Hernias, Abstinence and Guardian Angels on the Move

I was searching through my archives at Mile High Mamas for some content and stumbled upon this 10-year-old gem. Enjoy!

Last weekend, my husband Jamie helped his brother move to Utah. It allegedly went smoothly. Well, if you can count the U-haul’s brakes catching on fire going smoothly. Jamie called it a minor inconvenience.

It is a drive we did many times while we were dating. I lived in Salt Lake City while he called Denver home. Prior to our wedding, the plan was for him to fly to Utah and help me move to Colorado.

Until he got a hernia.

He had the choice to have the surgery before or after our wedding. We were holding out for Operation Consummation on our wedding night and call me crazy but a hernia just did not seem like a viable part of the process. “OF COURSE YOU WILL HAVE THE SURGERY BEFORE!” I yelped. I think I even used all-caps.

And for all those naysayers who do not believe abstinence is feasible in today’s society, throw in a hernia. Trust me, it works.

This left me to execute the move by myself.
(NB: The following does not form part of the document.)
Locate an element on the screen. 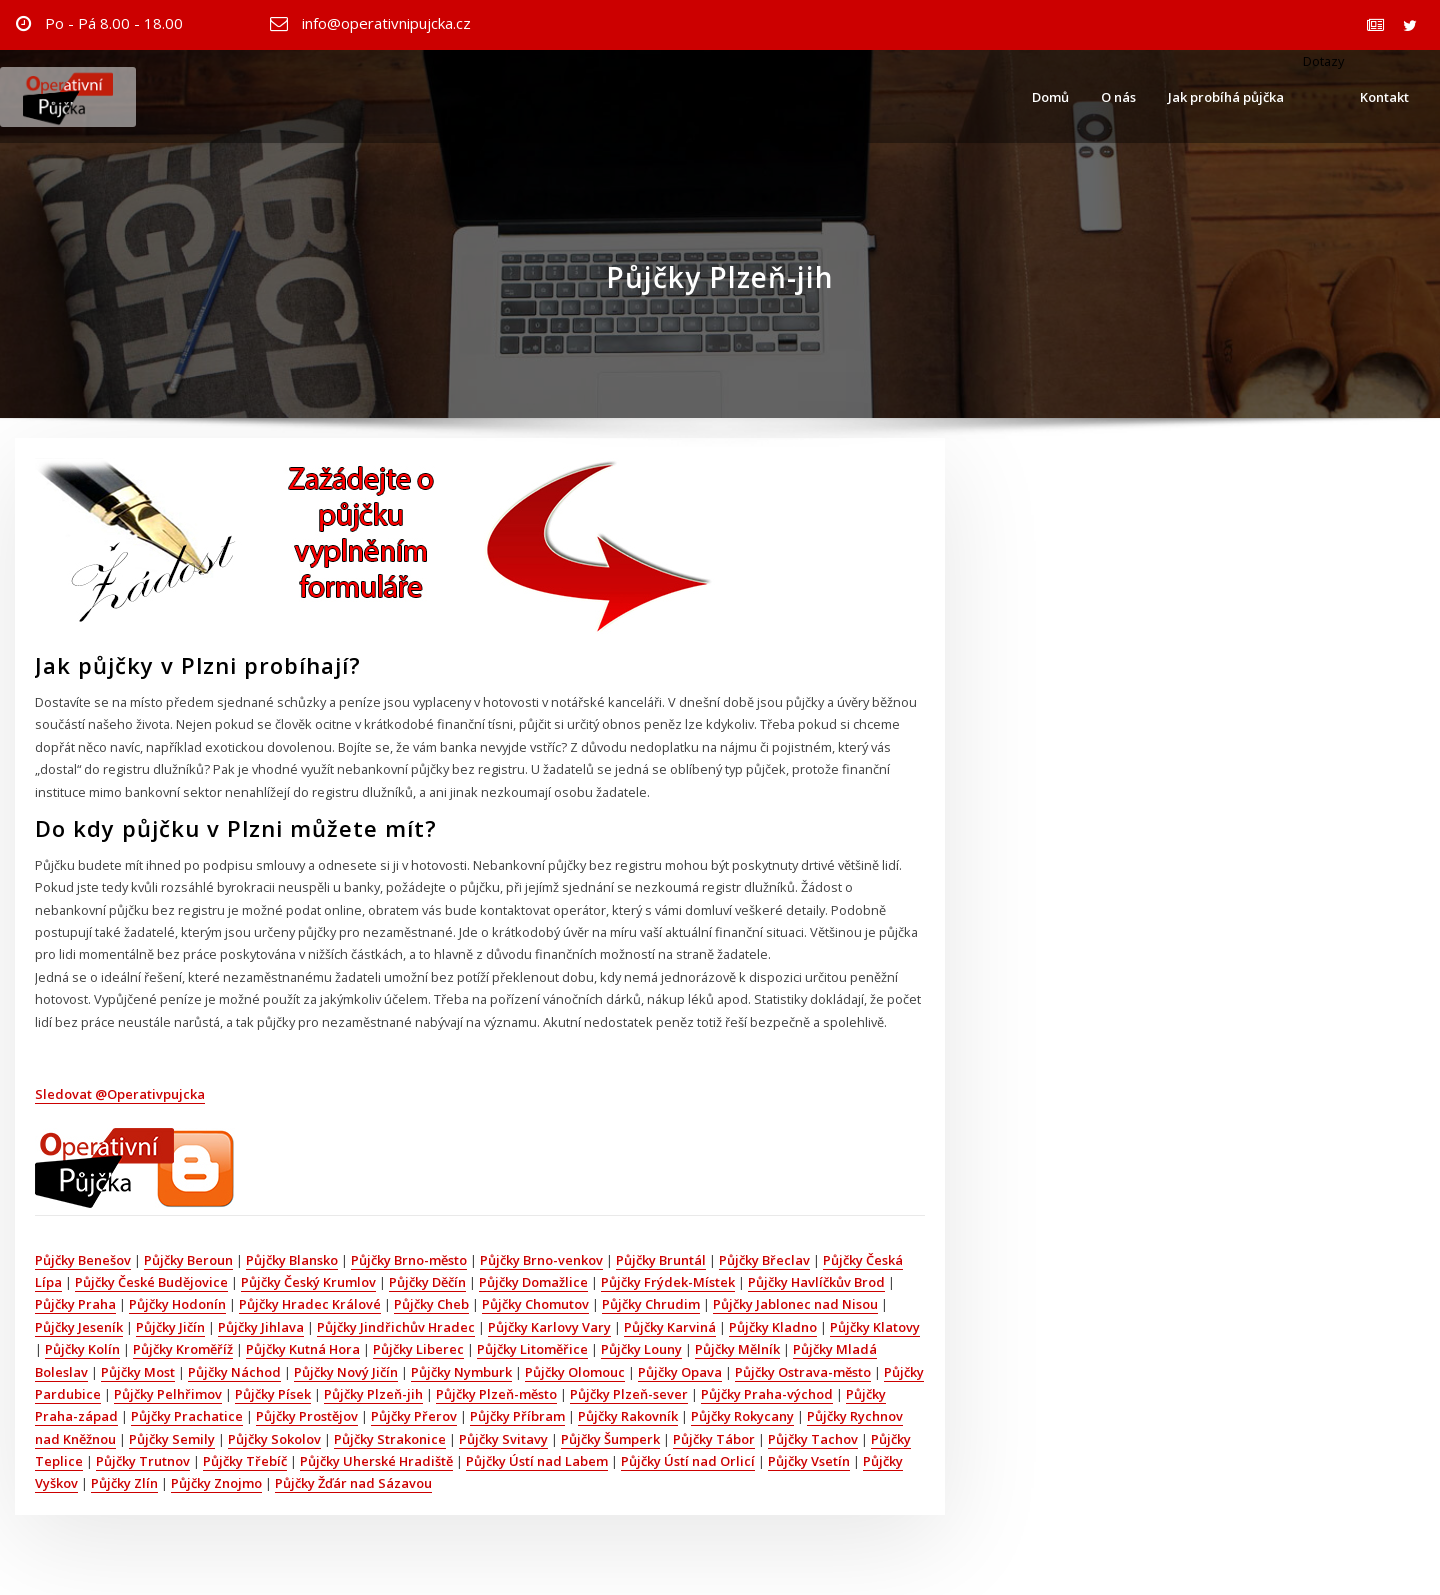  Půjčky Hodonín is located at coordinates (177, 1304).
I threw the biggest, baddest going-away party around – one with loads of food…and boxes (hence the badness).

I was feeling like an empowered woman of the 2002s as I set out on the highway with my Grand Cherokee towing all my treasures. My trip was going well until the weight of the load blew out my tire in the middle of nowhere.
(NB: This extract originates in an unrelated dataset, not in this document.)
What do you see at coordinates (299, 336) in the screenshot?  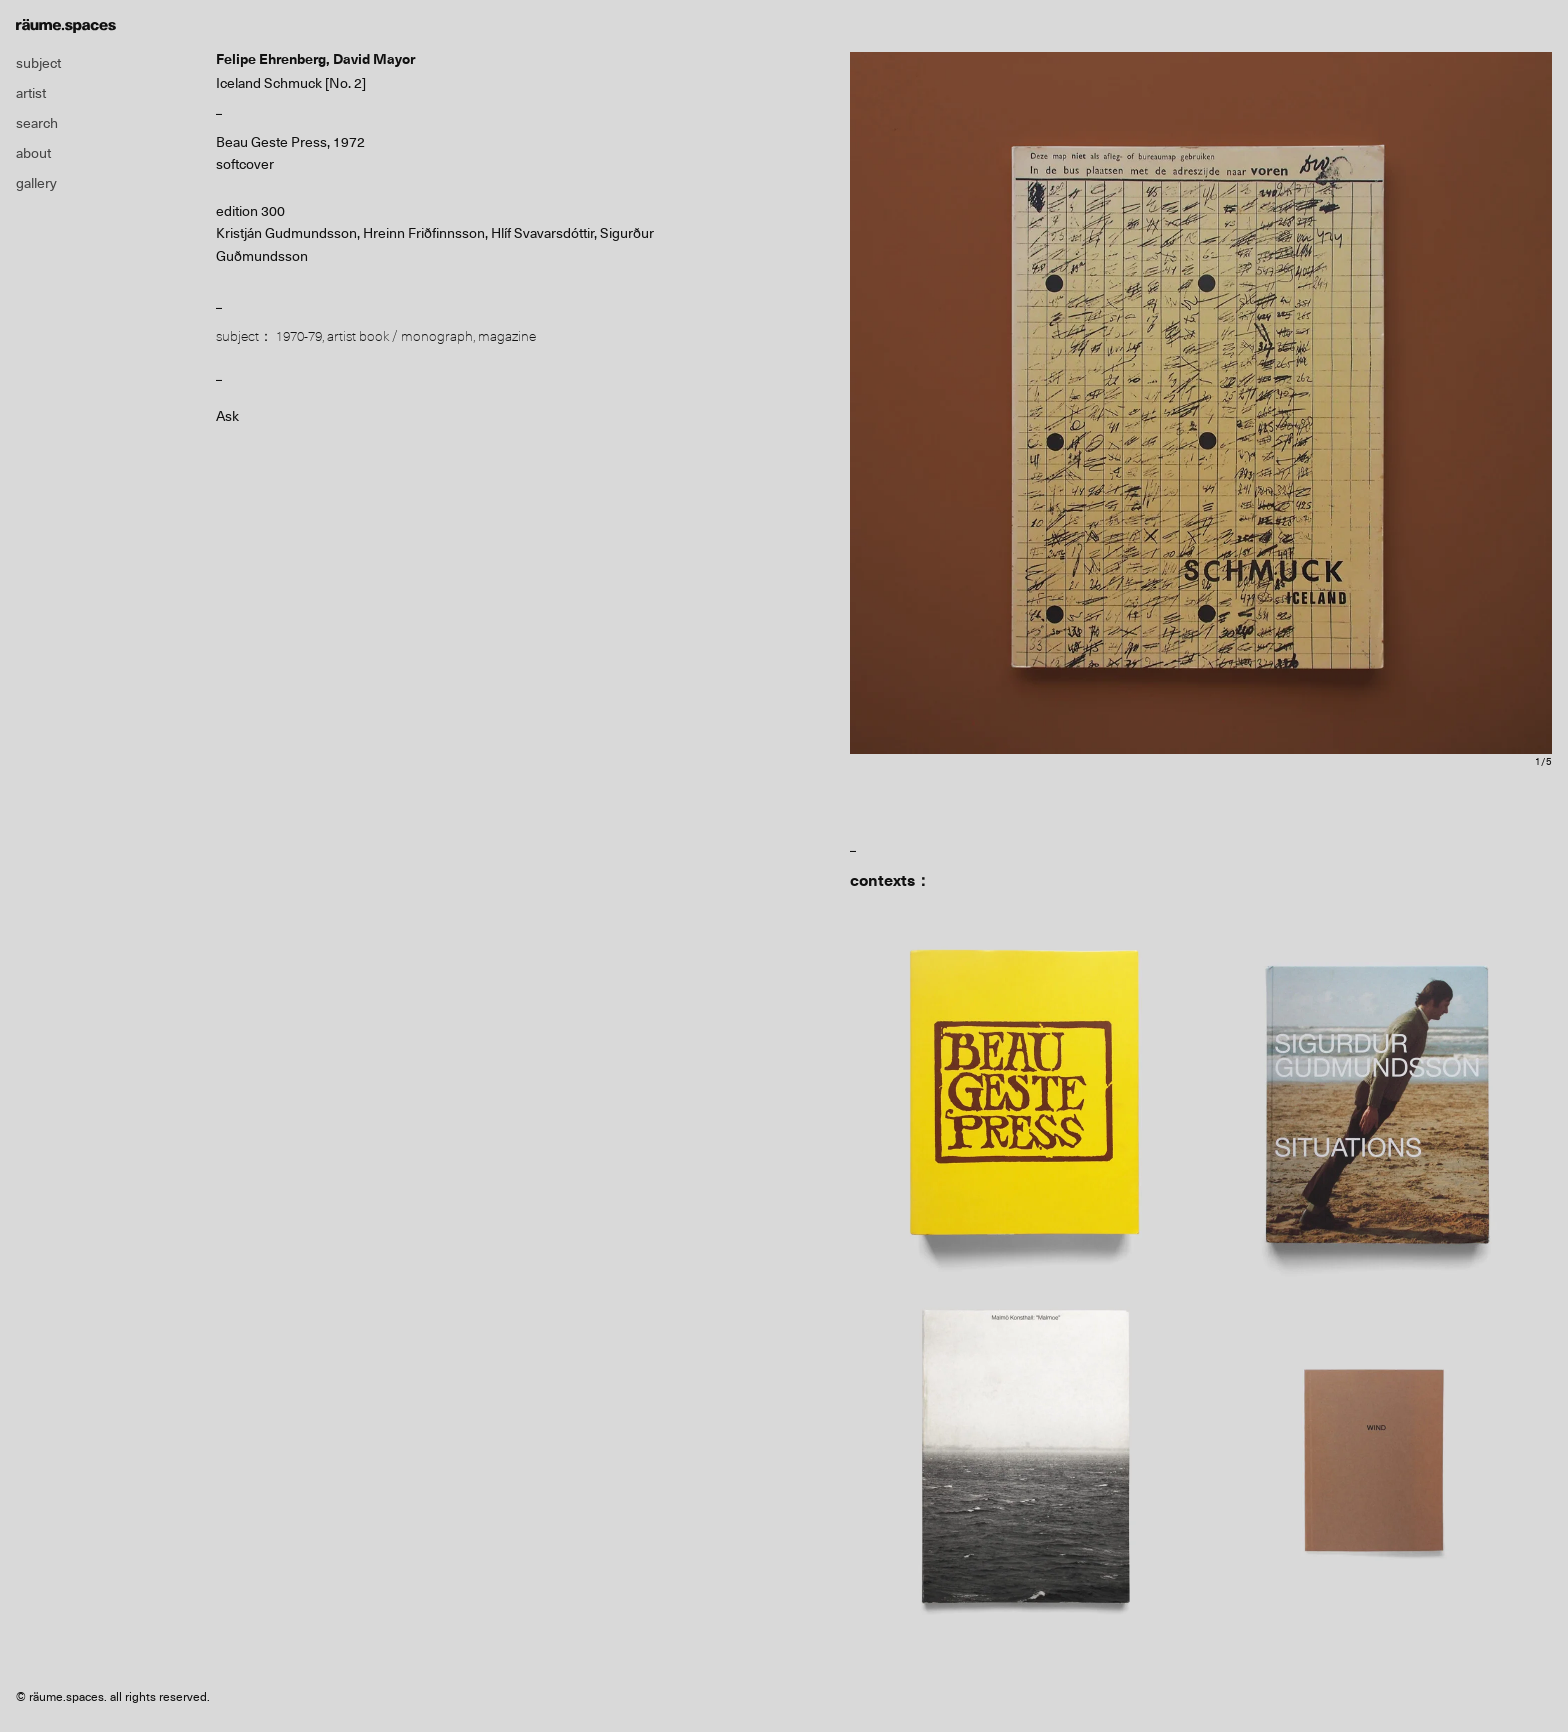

So, there I was stranded somewhere between Green River and Grand Junction when my guardian angel pulled up beside me. Actually, he appeared in the form of a financial analyst who was going through a painful divorce and was returning from a trip to Las Vegas.
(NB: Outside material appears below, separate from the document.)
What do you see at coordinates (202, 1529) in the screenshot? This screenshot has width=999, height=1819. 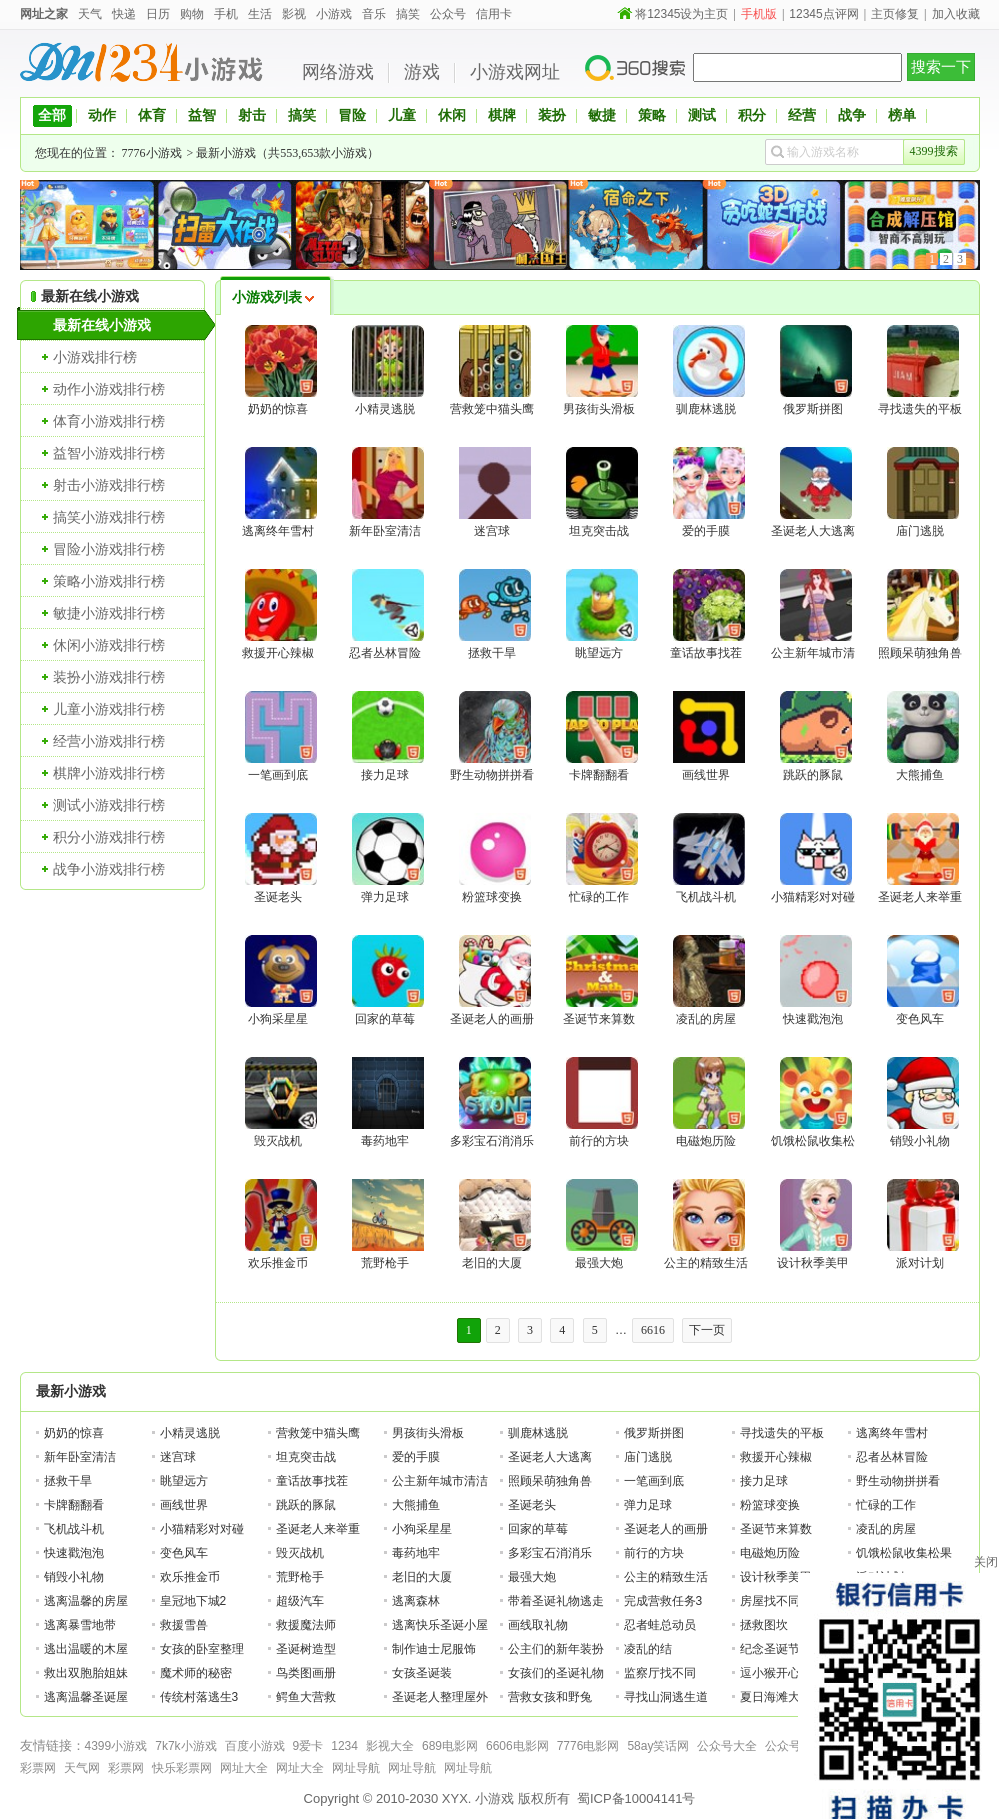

He not only helped fix my tire, but followed me to the nearest gas station where we parted ways. A few miles down the road, he flagged me over, concerned about the different levels of air in my tires. He then slowly tailed me all the way to Grand Junction until I was safely in the care of a tire center. Evidently they breed guardian angels in that town.

Too bad he didn’t stick with me the rest of my drive. There was the blizzard atop Vail Pass that delayed me for two hours. Then when I was about two miles from Jamie’s condo, I looked out my window to see something that looked suspiciously like the bar-end on my bike. Turns out the storm had massacred my bike rack and I drove about 10 mph the remainder of the drive as my bike flopped like a dead fish off the side of my Jeep.

When I finally arrived at the condo, I collapsed into Jamie’s arms, blubbering about my ordeal and cursing his hernia.

I later got my revenge: I was exempt from moving and painting our new house because I was eight months pregnant.

Though I don’t know if I can call a weak bladder, killer heartburn and a 40-pound weight gain retribution.